Task prompt ▸
Everything below from the line with "Általános szerződési feltételek" through the line with "Tantangan yang Dihadapi Startup" must be retyped exactly, except the pictures.

Data in this exercise ▸
Segment Open

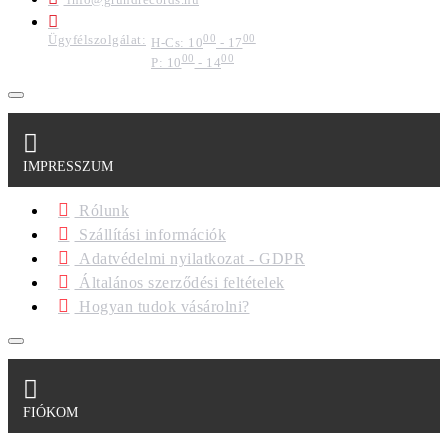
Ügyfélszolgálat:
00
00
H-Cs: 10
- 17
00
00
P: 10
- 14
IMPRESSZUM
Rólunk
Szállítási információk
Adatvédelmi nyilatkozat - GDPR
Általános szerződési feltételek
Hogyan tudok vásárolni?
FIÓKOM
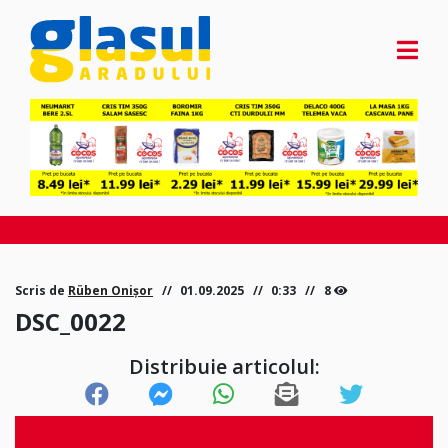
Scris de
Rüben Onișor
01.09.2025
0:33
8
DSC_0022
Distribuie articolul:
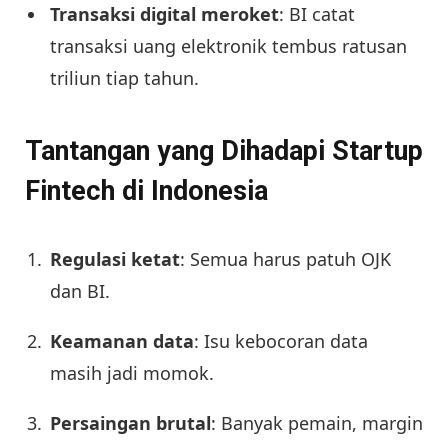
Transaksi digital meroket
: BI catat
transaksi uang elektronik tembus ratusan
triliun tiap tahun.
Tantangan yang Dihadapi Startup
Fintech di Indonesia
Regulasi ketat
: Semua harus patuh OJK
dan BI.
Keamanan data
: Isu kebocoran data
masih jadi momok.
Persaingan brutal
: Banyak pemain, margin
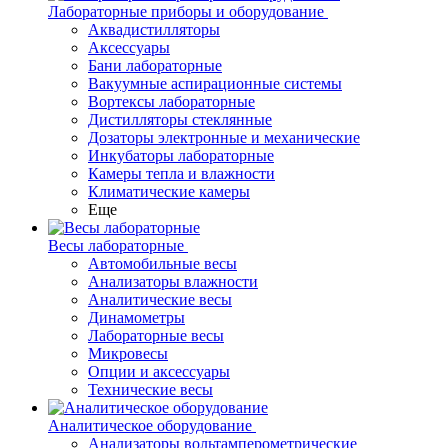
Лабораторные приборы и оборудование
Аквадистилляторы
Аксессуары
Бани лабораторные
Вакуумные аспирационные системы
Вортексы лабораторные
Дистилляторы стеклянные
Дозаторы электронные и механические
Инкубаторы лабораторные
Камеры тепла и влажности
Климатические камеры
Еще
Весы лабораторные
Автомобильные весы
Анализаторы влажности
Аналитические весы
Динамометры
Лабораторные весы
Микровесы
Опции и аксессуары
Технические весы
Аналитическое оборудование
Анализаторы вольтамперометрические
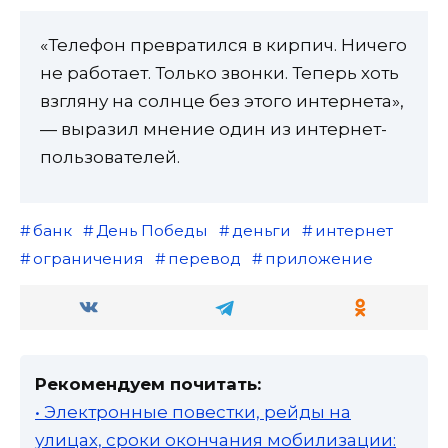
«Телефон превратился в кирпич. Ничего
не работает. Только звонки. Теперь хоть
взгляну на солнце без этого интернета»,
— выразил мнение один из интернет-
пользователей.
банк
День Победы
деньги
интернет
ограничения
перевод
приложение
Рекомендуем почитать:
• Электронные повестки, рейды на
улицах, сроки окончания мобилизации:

Segment Closed
Segment Open

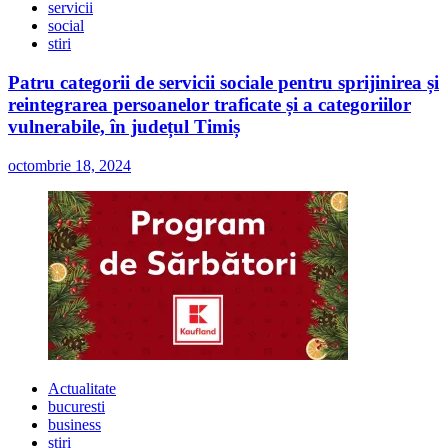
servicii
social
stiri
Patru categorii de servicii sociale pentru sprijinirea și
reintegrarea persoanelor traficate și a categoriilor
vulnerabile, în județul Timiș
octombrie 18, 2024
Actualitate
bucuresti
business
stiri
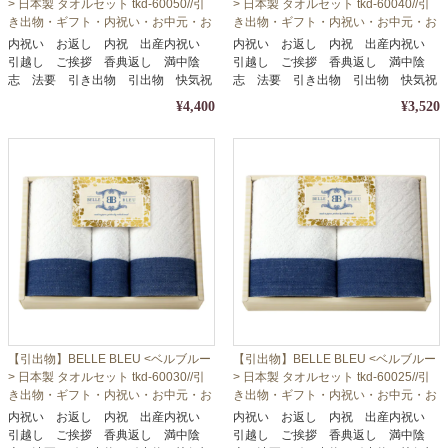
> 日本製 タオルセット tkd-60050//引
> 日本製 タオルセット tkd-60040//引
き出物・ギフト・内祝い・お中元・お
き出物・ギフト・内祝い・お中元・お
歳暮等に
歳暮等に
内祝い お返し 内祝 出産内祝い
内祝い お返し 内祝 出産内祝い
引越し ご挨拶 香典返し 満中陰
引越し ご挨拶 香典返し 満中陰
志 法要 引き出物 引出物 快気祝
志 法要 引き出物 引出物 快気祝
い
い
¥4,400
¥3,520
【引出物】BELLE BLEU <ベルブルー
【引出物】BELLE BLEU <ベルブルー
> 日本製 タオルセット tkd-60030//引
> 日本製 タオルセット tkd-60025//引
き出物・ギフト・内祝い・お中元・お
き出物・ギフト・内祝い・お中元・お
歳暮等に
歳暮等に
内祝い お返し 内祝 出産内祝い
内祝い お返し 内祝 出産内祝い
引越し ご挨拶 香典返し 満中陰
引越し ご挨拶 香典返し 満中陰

Segment Closed

Written solution ▸
Általános szerződési feltételek
Hogyan tudok vásárolni?
FIÓKOM
Scris de
Rüben Onișor
01.09.2025
0:33
8
DSC_0022
Distribuie articolul:
Transaksi digital meroket
: BI catat
transaksi uang elektronik tembus ratusan
triliun tiap tahun.
Tantangan yang Dihadapi Startup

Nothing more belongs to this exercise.